Thanks so much Jessie!! That is awesome!!


----------



## Rundlemtn (Jan 16, 2015)

Just 33 votes behind now!!!!!!!!!!!


----------



## Buddy's mom forever (Jun 23, 2011)

1 more vote!


----------



## jennretz (Jul 24, 2013)

Vote in for today


Sent from my iPhone using Tapatalk


----------



## swishywagga (Nov 13, 2012)

On my way to vote again!.


----------



## danoon58 (Jul 1, 2015)

Voted again today. Go Rundle!


----------



## Brinkleythegolden (Jun 18, 2012)

I voted again!


----------



## Rundlemtn (Jan 16, 2015)

Thanks so much everyone!!!! She is getting unbelievably close now! Last I looked she was only 15 away from first place!! It's a race!!


----------



## rooroch (Nov 7, 2012)

It won’t let me vote. Just says I can vote after 12 noon and here in France it is 21.00!!


----------



## Rundlemtn (Jan 16, 2015)

rooroch said:


> It won’t let me vote. Just says I can vote after 12 noon and here in France it is 21.00!!


Hmmm, if you haven't vote yet today, my suggestion would be to log out and log back in again, and see if that fixes the issue. If not, I appreciate you trying!!


----------



## rooroch (Nov 7, 2012)

Thanks. I tried that and got the same message. Oh well, today is another day so I will try again.


----------



## rooroch (Nov 7, 2012)

I just tried again and got the same message with a new date!! No vote until 10/08 and today is 07. Very annoying.


----------



## Rambo's mom (Apr 30, 2016)

Voted again.


----------



## jennretz (Jul 24, 2013)

Voted for rundle again today 


Sent from my iPhone using Tapatalk


----------



## Brinkleythegolden (Jun 18, 2012)

Another vote for Rundle!


----------



## swishywagga (Nov 13, 2012)

rooroch said:


> I just tried again and got the same message with a new date!! No vote until 10/08 and today is 07. Very annoying.

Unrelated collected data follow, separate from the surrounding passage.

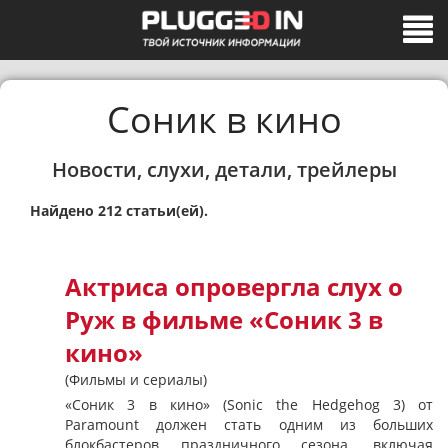
Соник в кино
Новости, слухи, детали, трейлеры
Найдено 212 статьи(ей).
Актриса опровергла слух о
Руж в фильме «Соник 3 в
кино»
(Фильмы и сериалы)
«Соник 3 в кино» (Sonic the Hedgehog 3) от
Paramount должен стать одним из больших
блокбастеров праздничного сезона, включая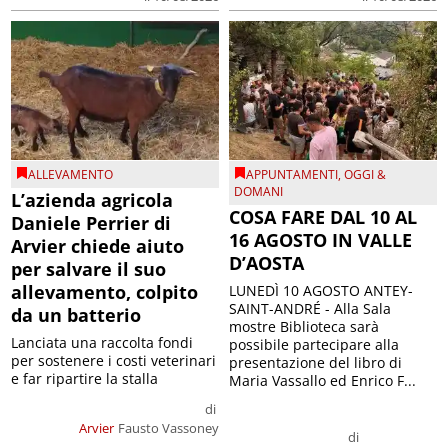
ALLEVAMENTO
APPUNTAMENTI
,
OGGI &
DOMANI
L’azienda agricola
COSA FARE DAL 10 AL
Daniele Perrier di
16 AGOSTO IN VALLE
Arvier chiede aiuto
D’AOSTA
per salvare il suo
allevamento, colpito
LUNEDÌ 10 AGOSTO ANTEY-
SAINT-ANDRÉ - Alla Sala
da un batterio
mostre Biblioteca sarà
Lanciata una raccolta fondi
possibile partecipare alla
per sostenere i costi veterinari
presentazione del libro di
e far ripartire la stalla
Maria Vassallo ed Enrico F...
di
Arvier
Fausto Vassoney
di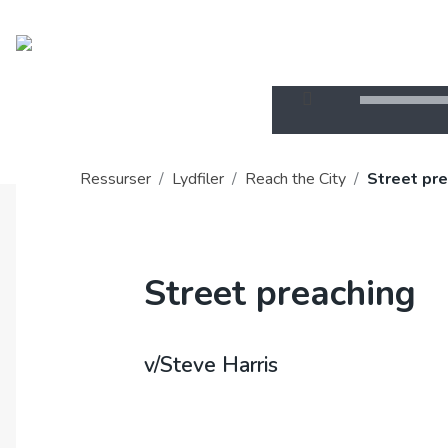
OM OAC
GI EN GAVE
Ressurser
/
Lydfiler
/
Reach the City
/
Street pr
Street preaching
v/Steve Harris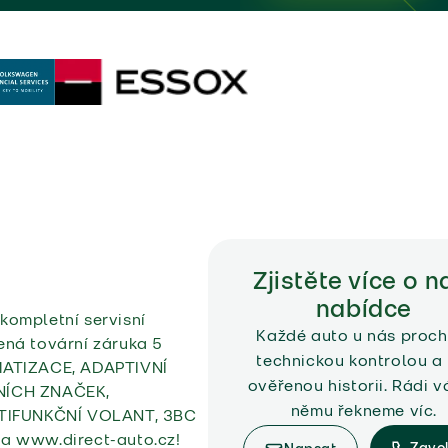
Zjistěte více o n
nabídce
kompletní servisní
Každé auto u nás proch
ená tovární záruka 5
technickou kontrolou a
MATIZACE, ADAPTIVNÍ
ověřenou historii. Rádi 
NÍCH ZNAČEK,
němu řekneme víc.
LTIFUNKČNÍ VOLANT, 3BC
na www.direct-auto.cz!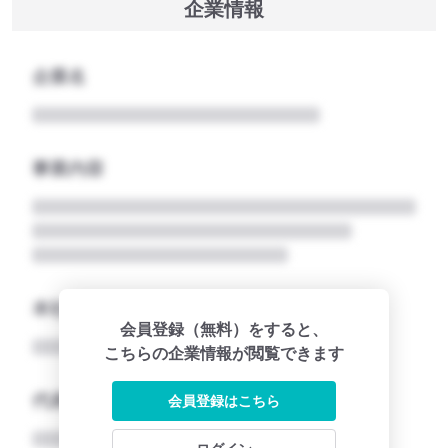
企業情報
企業名
事業内容
本社所在地名
会員登録（無料）をすると、
こちらの企業情報が閲覧できます
代表者
会員登録はこちら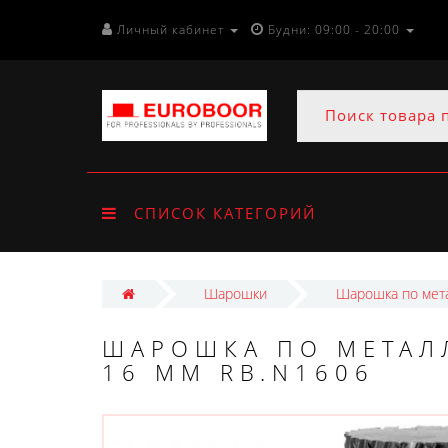
Личный кабинет
Будни: 09:00 - 20:00
СПИСОК КАТЕГОРИЙ
Шарошки
Шарошка по мета
ШАРОШКА ПО МЕТАЛЛ
16 ММ RB.N1606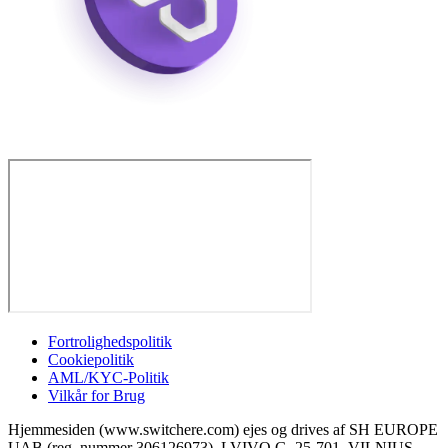
Fortrolighedspolitik
Cookiepolitik
AML/KYC-Politik
Vilkår for Brug
Hjemmesiden (www.switchere.com) ejes og drives af SH EUROPE
UAB (reg. nummer 306126973), LVIVO G. 25-701, VILNIUS,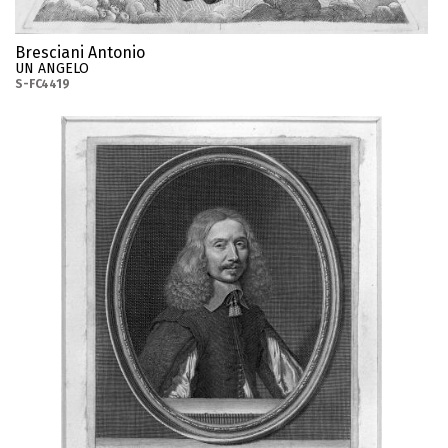
Bresciani Antonio
UN ANGELO
S-FC4419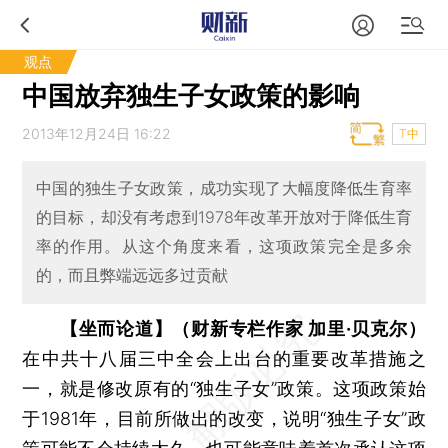
观点
中国放弃独生子女政策的影响
2013年12月24日 16:22
T中
中国的独生子女政策，成功实现了大幅度降低生育率
的目标，却没有考虑到1978年改革开放对于降低生育
率的作用。从这个角度来看，这项政策完全是多余
的，而且弊端远远多过贡献
【坐而论道】（财新专栏作家 加里·贝克尔）
在中共十八届三中全会上出台的重要改革措施之
一，就是修改原有的“独生子女”政策。这项政策始
于1981年，目前所做出的改变，说明“独生子女”政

I think it's written the American way, so you can vote tomorrow 8th October, I find myself writing and reading dates the American way all the time now after being here so long lol!.

I voted again!


----------



## ArchersMom (May 22, 2013)

Rundle needs 3 more votes for a tie, 4 to lead!


----------



## Rundlemtn (Jan 16, 2015)

Thanks everyone! She is neck in neck with this other dog! I'm sharing everywhere I can think of. We really appreciate your vote!! Could today be the day she squeaks ahead?!


----------



## Rundlemtn (Jan 16, 2015)

swishywagga said:


> I think it's written the American way, so you can vote tomorrow 8th October, I find myself writing and reading dates the American way all the time now after being here so long lol!.
> 
> I voted again!


Thanks swish! It isn't in my time zone either. But, its less different for me than it is you! Thanks so much for continuing to vote!!


----------



## aesthetic (Apr 23, 2015)

Rundle's in the lead!!


----------



## Rundlemtn (Jan 16, 2015)

aesthetic said:


> Rundle's in the lead!!


You guys are seriously awesome! Right now, Rundle is holding the lead!!! Hoping she can stay ahead now. Couldn't do it without your votes! Thank you so much!!


----------



## rooroch (Nov 7, 2012)

Thanks. I understood that but I was asking to vote on the 7th and they said I couldn't vote until the 8th. The day before (6th) I was told I could vote on the 7th!!! I am going to try again now - it is the 8th 09.30 am here. We will see!!


----------



## rooroch (Nov 7, 2012)

Just voted and this time it worked!! It looks as though Rundle is in first place - well done.


----------



## swishywagga (Nov 13, 2012)

And my vote this morning makes 539!


----------



## joro32000 (Feb 25, 2017)

And my 3 votes this morning increases the number from 539 to 542. Husband will add 1 vote later.


----------



## Brinkleythegolden (Jun 18, 2012)

I?m #546 and she?s still in the lead!


----------



## Rundlemtn (Jan 16, 2015)

My 3 votes bring it to 555, and still leading whoohoo!! If you can believe it, my fiancé is also voting 3x, mother-in-law 6x, brother-in-law 7x a day!!!!!! That's a lot of accounts! I have a crazy, loving, committed extended family! 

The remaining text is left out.